Orono’s contradance on Saturday, Feb. 13 featured local band Orono Contraband and various other musicians. Photo by Sze Wing Wong.

A contradance is a folk dance, where parallel lines of dancers stand opposite, or “contra to” their partners. Brought to North America during the colonial settlement, contradances incorporate elements of English, Irish, Scottish and French folk dance. Since the 17th century, this dance has been passed on from generation to generation as part of American cultural heritage.

Contradances can be found all over the world and in all 50 U.S. states, but it is especially prominent in New England. In fact, contradance is sometimes described as New England folk dance.

On every second Saturday of the month, the Keith Anderson Community Center in downtown Orono holds a contradance. On Saturday, Feb.13, more than 40 members of the community and University of Maine students attended the Valentine’s Day-themed Contradance.

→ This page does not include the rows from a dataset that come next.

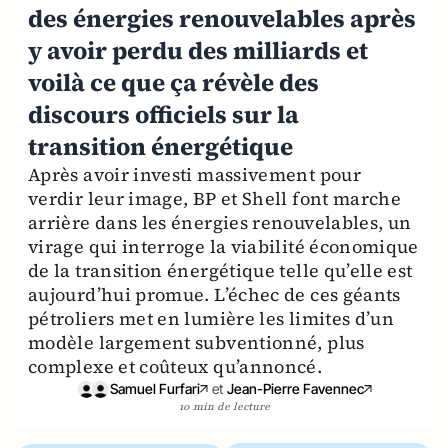
des énergies renouvelables après
y avoir perdu des milliards et
voilà ce que ça révèle des
discours officiels sur la
transition énergétique
Après avoir investi massivement pour
verdir leur image, BP et Shell font marche
arrière dans les énergies renouvelables, un
virage qui interroge la viabilité économique
de la transition énergétique telle qu’elle est
aujourd’hui promue. L’échec de ces géants
pétroliers met en lumière les limites d’un
modèle largement subventionné, plus
complexe et coûteux qu’annoncé.
Samuel Furfari
et
Jean-Pierre Favennec
10 min de lecture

Since 1980, contradance band Marsh Island Band has been playing live music at the Orono contradances. The band members retired two years ago. However, the torch has been passed on to Orono Contraband, a three-piece dance band featuring Anthony Visseli on guitar, Sam Furth on guitar and Ryu Mitsuhashi on fiddle.

Mitsuhashi, a concertmaster for the UMaine Orchestra, is completing her graduate degree in music performance at UMaine. She performed with the Bangor Symphony Orchestra last Saturday, and therefore was unable to play at the contradance.

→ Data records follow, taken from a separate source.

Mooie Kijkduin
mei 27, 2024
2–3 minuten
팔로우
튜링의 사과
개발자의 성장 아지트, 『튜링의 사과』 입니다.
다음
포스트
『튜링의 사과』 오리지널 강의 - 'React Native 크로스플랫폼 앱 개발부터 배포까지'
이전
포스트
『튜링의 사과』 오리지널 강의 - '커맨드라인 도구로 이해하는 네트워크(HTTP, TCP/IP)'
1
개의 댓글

“I wish I had two bodies and could do both,” Mitshuashi shared.

Mitsuhashi started playing violin when she was 3 years old.

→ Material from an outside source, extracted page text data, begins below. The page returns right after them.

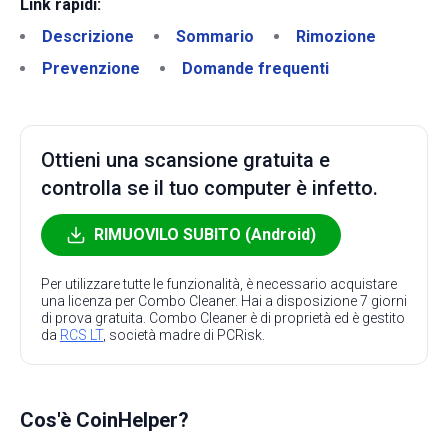
Link rapidi:
Descrizione
Sommario
Rimozione
Prevenzione
Domande frequenti
Ottieni una scansione gratuita e
controlla se il tuo computer è infetto.
RIMUOVILO SUBITO (Android)
Per utilizzare tutte le funzionalità, è necessario acquistare
una licenza per Combo Cleaner. Hai a disposizione 7 giorni
di prova gratuita. Combo Cleaner è di proprietà ed è gestito
da
RCS LT
, società madre di PCRisk.
Cos'è CoinHelper?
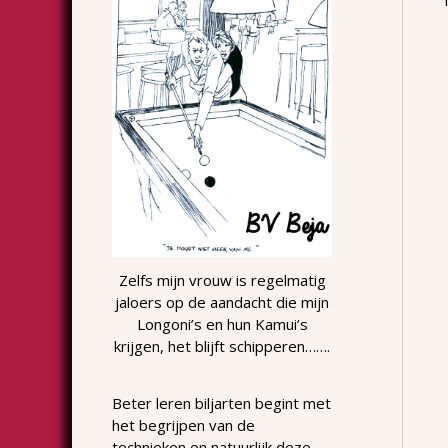
Zelfs mijn vrouw is regelmatig
jaloers op de aandacht die mijn
Longoni’s en hun Kamui’s
krijgen, het blijft schipperen…….
Beter leren biljarten begint met
het begrijpen van de
technieken en natuurlijk deze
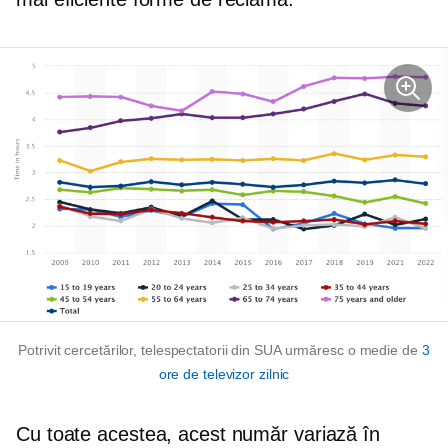
Potrivit cercetărilor, telespectatorii din SUA urmăresc o medie de
3
ore de televizor zilnic
Cu toate acestea, acest număr variază în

“I grew up playing classical music, and at one point I hated it; but then I heard some tango and gypsy music, and I didn’t think you could play this type of music on violin,” Mitshuashi shared.

Mitsuhashi first encountered fiddle music six years ago, when she attended her first Orono contradance ran by the Marsh Island Band. Mitshuashi was asked by Visseli to fill in for a fiddler who became sick.

“At first I didn’t think I could do it. But at the same time, I was definitely excited and happy to play something other than classical music,” Mitshuashi recalled. “When you play fiddle music, no one judges you if you play the wrong note or the wrong rhythm. As long as the tune is recognizable and danceable, you have the freedom to improvise.”

After her first experience of improvising on violin, Mitshuashi, then an undergraduate music performance student at UMaine, added jazz classes to her curriculum and eventually graduated with a minor in jazz studies.

“I grew up with a violin,” Mitshashi said. “I can’t think of my life not playing violin. However, there were many times when I wanted to quit. So when I found out about different genres, I revived my appreciation towards that instrument. Playing fiddle music for the first time made me re-realize how awesome music is. It gives me joy.”

Last Saturday, Visseli filled in for Mitshuashi on fiddle, while his father substituted for Visseli on mandolin. Despite Orono Contraband being a three-member band, different musicians bring in the tunes of banjo, percussion and bass to the contradance.

“I love the nomadic style of our band,” Mitshuashi shared. “The group is very open and flexible,” she added.

Not only does the band integrate various instruments into the contradance, but it also incorporates various genres of music, such as bluegrass, folk, jazz and even pop.

“If we put limitations to the music, the audience gets limited to,” Mitsuhashi said.

Ron Staples, 68, seems to agree.

“As long as the tune has 68 beats, you can dance to a Grateful Dead song,” he shared. Staples has been attending the Orono contradance with his wife for nearly 15 years.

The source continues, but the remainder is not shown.